We propose S4WM, the first world model compatible with
parallelizable SSMs including S4 and its variants. Furthermore, we
present an extensive comparative study of prominent world model
backbones in a variety of memory-demanding environments with
sequence lengths of up to 2000. Our findings demonstrate the
unparalleled long-term memory capabilities of S4WM when compared
with TSSM (Transformer-based) and RSSM (RNN-based), two seminal
world models.
World models are a fundamental component in model-based reinforcement learning (MBRL). To perform temporally extended and consistent simulations of the future in partially observable environments, world models need to possess long-term memory. However, state-of-the-art MBRL agents, such as Dreamer, predominantly employ recurrent neural networks (RNNs) as their world model backbone, which have limited memory capacity. In this paper, we seek to explore alternative world model backbones for improving long-term memory. In particular, we investigate the effectiveness of Transformers and Structured State Space Sequence (S4) models, motivated by their remarkable ability to capture long-range dependencies in low-dimensional sequences and their complementary strengths. We propose S4WM, the first world model compatible with parallelizable SSMs including S4 and its variants. By incorporating latent variable modeling, S4WM can efficiently generate high-dimensional image sequences through latent imagination. Furthermore, we extensively compare RNN-, Transformer-, and S4-based world models across four sets of environments, which we have tailored to assess crucial memory capabilities of world models, including long-term imagination, context-dependent recall, reward prediction, and memory-based reasoning. Our findings demonstrate that S4WM outperforms Transformer-based world models in terms of long-term memory, while exhibiting greater efficiency during training and imagination. These results pave the way for the development of stronger MBRL agents.

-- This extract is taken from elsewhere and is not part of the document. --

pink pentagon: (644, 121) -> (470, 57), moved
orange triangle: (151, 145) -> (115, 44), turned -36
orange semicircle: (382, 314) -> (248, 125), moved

S4WM efficiently models the long-range dependencies of
environment dynamics in a compact latent space, using a stack of
S4 blocks. This crucially allows fully parallelized training and
fast imagination and planning. We also find that adding the
final MLP in S4 blocks can improve generation quality. The S4
layer in each block can be replaced with other parallelizable
SSMs such as S5.
S4WM demonstrates superior generation quality for up to 500
steps, with only minor errors in object positions. RSSM and TSSM
make many mistakes, struggling to memorize the objects and wall
colors.
S4WM is able to accurately predict rewards within imagination.

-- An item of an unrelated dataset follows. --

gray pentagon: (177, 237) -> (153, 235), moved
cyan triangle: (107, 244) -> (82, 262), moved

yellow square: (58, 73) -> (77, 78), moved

TSSM has limited success when observing the full sequence, but
fails to imagine future rewards accurately. RSSM completely
fails, and its reward prediction is close to random guessing.
Our visualization of model imagination reveals that the failure
of TSSM and RSSM is mainly due to their inability to keep track
of the agent's position.
S4WM is able to keep updating its memory when a key is picked up
or consumed, leading to accurate predictions of future door
states (measured by generation MSE), even when there are many
keys.
S4WM is a general framework compatible with S4 and its variants.
When instantiated with S5 (denoted S5WM), it can outperform RSSM
in offline probing by a large margin, achieving state-of-the-art
results in the Memory Maze offline probing benchmark.